At the end of the book, the authors ask the question as to how could a reader use the information in this book towards one’s work. Drafting a generic protocol for this reader, who is supposed to consider “alterations to the data generating process” (p.272) and to “identify a possible problem or assumption violation” (p.271). Thus requiring a readership “who has some training in quantitative methods” (p.1). And then some more. But I definitely sympathise with the goal of confronting models and theory with the harsh reality of simulation output!

## Banff workshop [BIRS 12w5105 meeting [#2]]

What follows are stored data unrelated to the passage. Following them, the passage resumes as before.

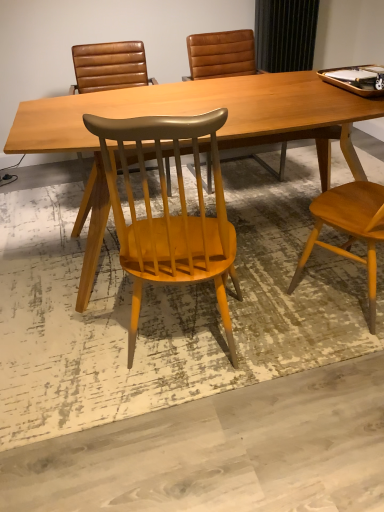 What do you see at coordinates (169, 214) in the screenshot? I see `matte wood chair at center, marked as the 3th chair in a back-to-front arrangement` at bounding box center [169, 214].

How much space does brown leather chair at upper center, which appears as the second chair when viewed from the front, occupy vertically?

brown leather chair at upper center, which appears as the second chair when viewed from the front, is 24.88 inches in height.

Where is `matte wood chair at center, marked as the 3th chair in a back-to-front arrangement`? This screenshot has width=384, height=512. matte wood chair at center, marked as the 3th chair in a back-to-front arrangement is located at coordinates (169, 214).

Between point (28, 110) and point (160, 168), which one is positioned behind?

Point (28, 110)

Does light brown wood desk at center turn towards matte wood chair at center, positioned as the 1th chair in front-to-back order?

Yes.

Does light brown wood desk at center have a greater height compared to matte wood chair at center, marked as the 3th chair in a back-to-front arrangement?

No.

What's the angular difference between light brown wood desk at center and matte wood chair at center, marked as the 3th chair in a back-to-front arrangement,'s facing directions?

There is a 169-degree angle between the facing directions of light brown wood desk at center and matte wood chair at center, marked as the 3th chair in a back-to-front arrangement.

Is brown leather chair at upper center, which appears as the second chair when viewed from the front, located outside matte brown leather chair at center, which is the third chair in front-to-back order?

That's correct, brown leather chair at upper center, which appears as the second chair when viewed from the front, is outside of matte brown leather chair at center, which is the third chair in front-to-back order.

How different are the orientations of brown leather chair at upper center, which is the second chair from back to front, and matte brown leather chair at center, the 1th chair when ordered from back to front, in degrees?

brown leather chair at upper center, which is the second chair from back to front, and matte brown leather chair at center, the 1th chair when ordered from back to front, are facing 4.02 degrees away from each other.

Who is taller, brown leather chair at upper center, which is the second chair from back to front, or matte brown leather chair at center, the 1th chair when ordered from back to front?

matte brown leather chair at center, the 1th chair when ordered from back to front, is taller.

Is point (123, 74) farther from camera compared to point (202, 47)?

That is False.

Between matte wood chair at center, marked as the 3th chair in a back-to-front arrangement, and matte brown leather chair at center, the 1th chair when ordered from back to front, which one has less height?

With less height is matte brown leather chair at center, the 1th chair when ordered from back to front.

Does matte wood chair at center, marked as the 3th chair in a back-to-front arrangement, turn towards matte brown leather chair at center, which is the third chair in front-to-back order?

Yes, matte wood chair at center, marked as the 3th chair in a back-to-front arrangement, is turned towards matte brown leather chair at center, which is the third chair in front-to-back order.

Does matte wood chair at center, marked as the 3th chair in a back-to-front arrangement, have a lesser width compared to matte brown leather chair at center, the 1th chair when ordered from back to front?

Yes.

From a real-world perspective, who is located higher, matte wood chair at center, marked as the 3th chair in a back-to-front arrangement, or matte brown leather chair at center, which is the third chair in front-to-back order?

From a 3D spatial view, matte wood chair at center, marked as the 3th chair in a back-to-front arrangement, is above.

Does light brown wood desk at center have a smaller size compared to brown leather chair at upper center, which is the second chair from back to front?

No, light brown wood desk at center is not smaller than brown leather chair at upper center, which is the second chair from back to front.

Can brown leather chair at upper center, which is the second chair from back to front, be found inside light brown wood desk at center?

No, brown leather chair at upper center, which is the second chair from back to front, is not surrounded by light brown wood desk at center.

From the light brown wood desk at center, count the 2nd chair to the left and point to it. Please provide its 2D coordinates.

[(109, 66)]

Is light brown wood desk at center at the left side of brown leather chair at upper center, which is the second chair from back to front?

In fact, light brown wood desk at center is to the right of brown leather chair at upper center, which is the second chair from back to front.

Considering the sizes of objects matte brown leather chair at center, the 1th chair when ordered from back to front, and matte wood chair at center, marked as the 3th chair in a back-to-front arrangement, in the image provided, who is bigger, matte brown leather chair at center, the 1th chair when ordered from back to front, or matte wood chair at center, marked as the 3th chair in a back-to-front arrangement,?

Posted in Mountains, pictures, Statistics, Travel, University life with tags , , , , , , , , , on March 21, 2012 by xi'an

Today the program of 12w5105 was more on the theoretical side with adaptive MCMC in the morning and ABC in the afternoon. Éric Moulines and Gersende Fort shared a talk on two papers, one on adaptive tempering and the other one on equi-energy sampling, then Nando de Freitas spoke first about Gaussian process approximation for Bayesian optimisation, then about an adaptive Hamiltonian technique called Sardonics. And Jeff Rosenthal concluded the morning with a review of the results ensuring convergence for adaptive MCMC (with a delightful counter-example called Stairways to Heaven that reminded me of an ice climb in Utah!). After my talk, where Scott Sisson made an interesting comment on the difficulty to extend our framework to a large collection of models (since then the summary statistics have to differ), François Perron discussed in highly interesting details several approximation techniques for the Bayesian estimation of copulas and Scott Sisson presented his recent arXiv paper where a rough estimate of the joint posterior is obtained regression-adjustment ABC, and then estimates of each marginal posterior distribution are separately obtained in a lower-dimensional analysis, all this being connected with Bayes linear analysis. (I do not completely get the way summary statistics are selected for each marginal there, which seems to be done by hand. While I understand why using a lower-dimensional statistic helps in improving the approximation of the marginal posteriors and fights the curse of dimensionality, the fact that the joint posterior sample is based on different summary statistics for the different components makes an interesting statistical puzzle. Maybe the copula approach by François in the previous talk could be used at the final stage.) The final talk by Zhiqiang Tan on comparative performances of resampling and subsampling strategies generated a very animated discussion. (All talks being recorded, mine is available as an mp4 video but watch at your own peril!)